FIGURE 5 is a plot of training loss over 100 training epochs in an example training process;

FIGURE 6 is an overview of a pre-processing filtering process, used to filter an example training dataset;

FIGURE 7 is an overview of data augmentations, used to augment an example training dataset;

FIGURE 8 is a set of Receiver Operating Characteristic (ROC) curves acquired from cross- validation data for the three different imaging modalities across 6 of 36 predicted genes in an example; FIGURE 9 is a diagram illustrating the four distinct approaches to retinal scan image classification considered during performance evaluation;

FIGURE 10 is a set of ROC curves acquired from cross-validation data for the combined prediction using an ensemble network, overlaid with the predictions for three different imaging modalities across 6 of 36 predicted genes in an example;

FIGURE 11 is a calibration chart for single retinal scan processed using an ensemble network; FIGURE 12 is a diagram illustrating the distribution of subject ages at earliest presentation of genetic diagnosis in an example training dataset;

FIGURE 13 is a diagram illustrating the known mode of inheritance per gene, in an example training dataset;

FIGURE 14 is a set of ROC curves acquired from cross-validation data for linear classifiers trained on different combinations of features, across 6 of 36 predicted genes in an example;

FIGURE 15 is a representative screen of a graphical user interface illustrating 6 retinal scans as input into an ensemble network and resultant ensembled probabilities of gene abnormalities; and

FIGURE 16 is a diagram of suitable hardware for implementation of invention embodiments.

Detailed Description

FIGURE 2 is a flow chart depicting a computer-implemented method of retinal scan image classification.
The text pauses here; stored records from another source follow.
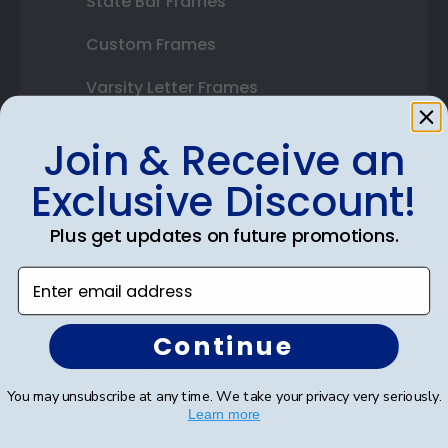
State Bar Frames
Custom Frames
Varsity Letter Frames
Class Photo Frames
Join & Receive an
Autograph Frames
Exclusive Discount!
Photo Frames
Plus get updates on future promotions.
Gift Cards
Enter email address
Best Sellers
Continue
Shop By Your
You may unsubscribe at any time. We take your privacy very seriously.
Learn more
College or University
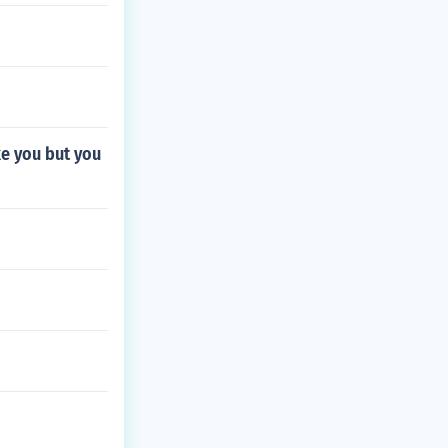
ke you but you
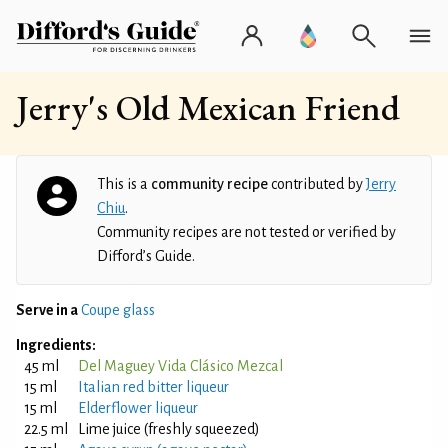
Jerry's Old Mexican Friend
This is a
community recipe
contributed by
Jerry
Chiu
.
Community recipes are not tested or verified by
Difford’s Guide.
Serve in a
Coupe glass
Ingredients:
45 ml
Del Maguey Vida Clásico Mezcal
15 ml
Italian red bitter liqueur
15 ml
Elderflower liqueur
22.5 ml
Lime juice (freshly squeezed)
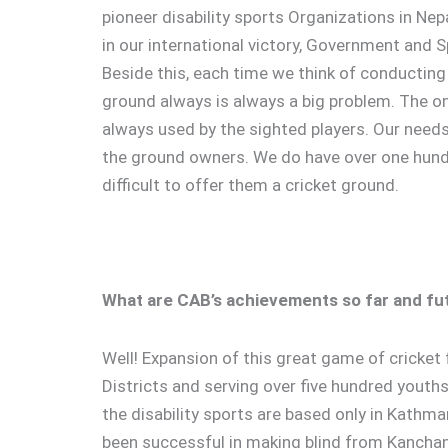
pioneer disability sports Organizations in Nep
in our international victory, Government and S
Beside this, each time we think of conducting 
ground always is always a big problem. The o
always used by the sighted players. Our needs
the ground owners. We do have over one hundr
difficult to offer them a cricket ground.
What are CAB’s achievements so far and fu
Well! Expansion of this great game of cricket 
Districts and serving over five hundred youth
the disability sports are based only in Kathmand
been successful in making blind from Kanchanp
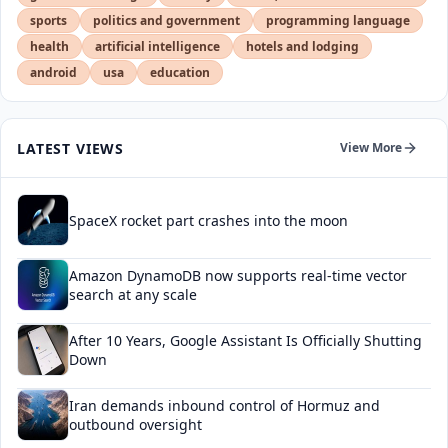
sports
politics and government
programming language
health
artificial intelligence
hotels and lodging
android
usa
education
LATEST VIEWS
View More
SpaceX rocket part crashes into the moon
Amazon DynamoDB now supports real-time vector
search at any scale
After 10 Years, Google Assistant Is Officially Shutting
Down
Iran demands inbound control of Hormuz and
outbound oversight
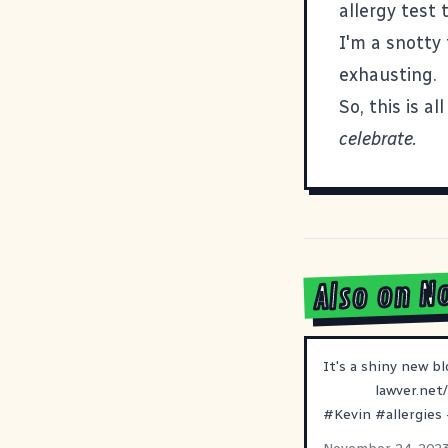
allergy test
I'm a snotty
exhausting.
So, this is a
celebrate.
Also on N
It's a shiny new bl
lawver.net
#
Kevin
#
allergies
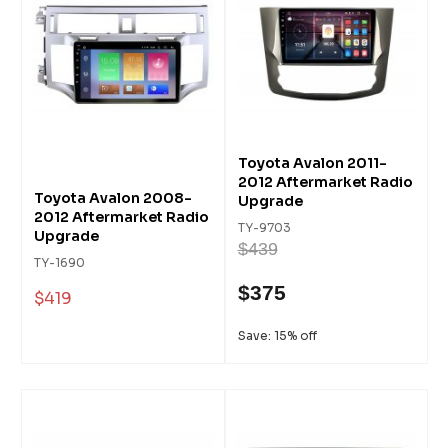
Toyota Avalon 2011-
2012 Aftermarket Radio
Toyota Avalon 2008-
Upgrade
2012 Aftermarket Radio
TY-9703
Upgrade
$439
TY-1690
$375
$419
Save: 15% off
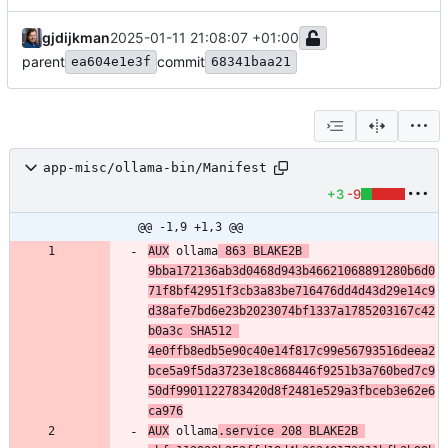
gjdijkman
2025-01-11 21:08:07 +01:00
parent
commit
ea604e1e3f
68341baa21
app-misc/ollama-bin/Manifest
+3
-9
@@ -1,9 +1,3 @@
AUX
 ollama
 863 BLAKE2B 
9bba172136ab3d0468d943b46621068891280b6d0
71f8bf42951f3cb3a83be716476dd4d43d29e14c9
d38afe7bd6e23b2023074bf1337a1785203167c42
b0a3c SHA512 
4e0ffb8edb5e90c40e14f817c99e56793516deea2
bce5a9f5da3723e18c868446f9251b3a760bed7c9
50df9901122783420d8f2481e529a3fbceb3e62e6
ca976
AUX
 ollama
.service 208 BLAKE2B 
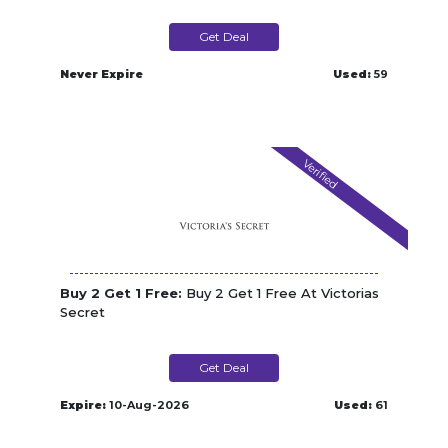
Get Deal
Never Expire
Used:
59
Verified
Buy 2 Get 1 Free:
Buy 2 Get 1 Free At Victorias
Secret
Get Deal
Expire:
10-Aug-2026
Used:
61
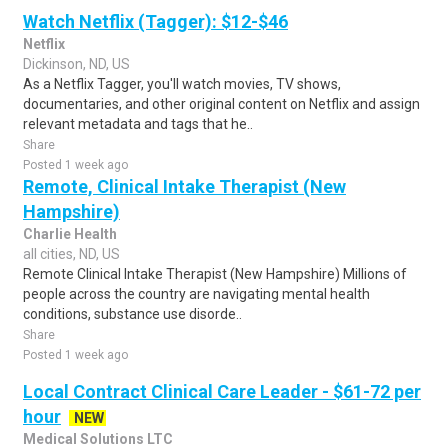
Watch Netflix (Tagger): $12-$46
Netflix
Dickinson, ND, US
As a Netflix Tagger, you'll watch movies, TV shows,
documentaries, and other original content on Netflix and assign
relevant metadata and tags that he..
Share
Posted 1 week ago
Remote, Clinical Intake Therapist (New
Hampshire)
Charlie Health
all cities, ND, US
Remote Clinical Intake Therapist (New Hampshire) Millions of
people across the country are navigating mental health
conditions, substance use disorde..
Share
Posted 1 week ago
Local Contract Clinical Care Leader - $61-72 per
hour
NEW
Medical Solutions LTC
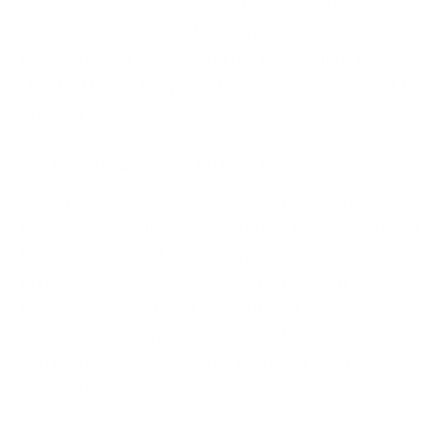
Once data has been restored, every system is
cleansed, patched, and hardened. Account
passwords get erased, and the permissions log is
checked to see the persistence mechanisms that the
attacker left.
Checking and Back on the Line
After recovery, all restored systems undergo
thorough integrity checks, and key business-critical
functions are validated for operational
effectiveness. Only once the environment passes
these assessments is it brought back online,
ensuring that vulnerabilities have been addressed
and reducing the risk of the incident recurring upon
reactivation.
At S10, the computer receives an input dataset comprising at least one retinal scan, the retinal scan acquired using one of a plurality of imaging modalities.

At S20, the computer passes the input dataset through an ensemble network, the ensemble network comprising a plurality of CNNs. Each CNN is configured to classify retinal scans acquired using one of the plurality of imaging modalities based on a plurality of eye pathoses, each CNN producing probabilities of the presence of each of the eye pathoses within retinal scans. The retinal scan is processed using a CNN corresponding to the imaging modality used for acquisition of the retinal scan.

At S30, the computer produces ensembled probabilities of the presence of each of the eye pathoses within the retinal scan.

The ensemble network used in the method of retinal scan image classification comprises at least one neural network for each of the imaging modalities used to acquire retinal scans intended to be processed through the ensemble network. For instance, if there are two distinct imaging modalities used, say, FAF and SD-OCT, there exists at least one neural network intended to handle FAF scans and at least one neural network intended to handle SD-OCT scans. Naturally, multiple neural networks for each imaging modality may be used.

As an example, consider an ensemble network comprising fifteen constituent neural networks. In this example, each neural network is an Inception-v3 deep CNN (CNN), which may take one or more retinal scans of three different imaging modalities from a given patient. Each constituent neural network in this example outputs a gene-level prediction score for 36 individual IRD genes. In this example, these 36 genes are chosen as, collectively, these genes cover over 80% of IRD cases in the European population.

Given a single input retinal scan of one of the three supported modalities, the example ensemble network may apply each of the five networks corresponding to the modality of the scan to obtain a single ensembled image-level prediction. For a set of retinal scans from a single patient, the appropriate group CNN may be applied to each scan in turn. The resulting network- and image-wise predictions may then be combined to produce a single ensembled prediction (or list of probabilities) for the patient by taking an average of the individual (post- softmax) predictions.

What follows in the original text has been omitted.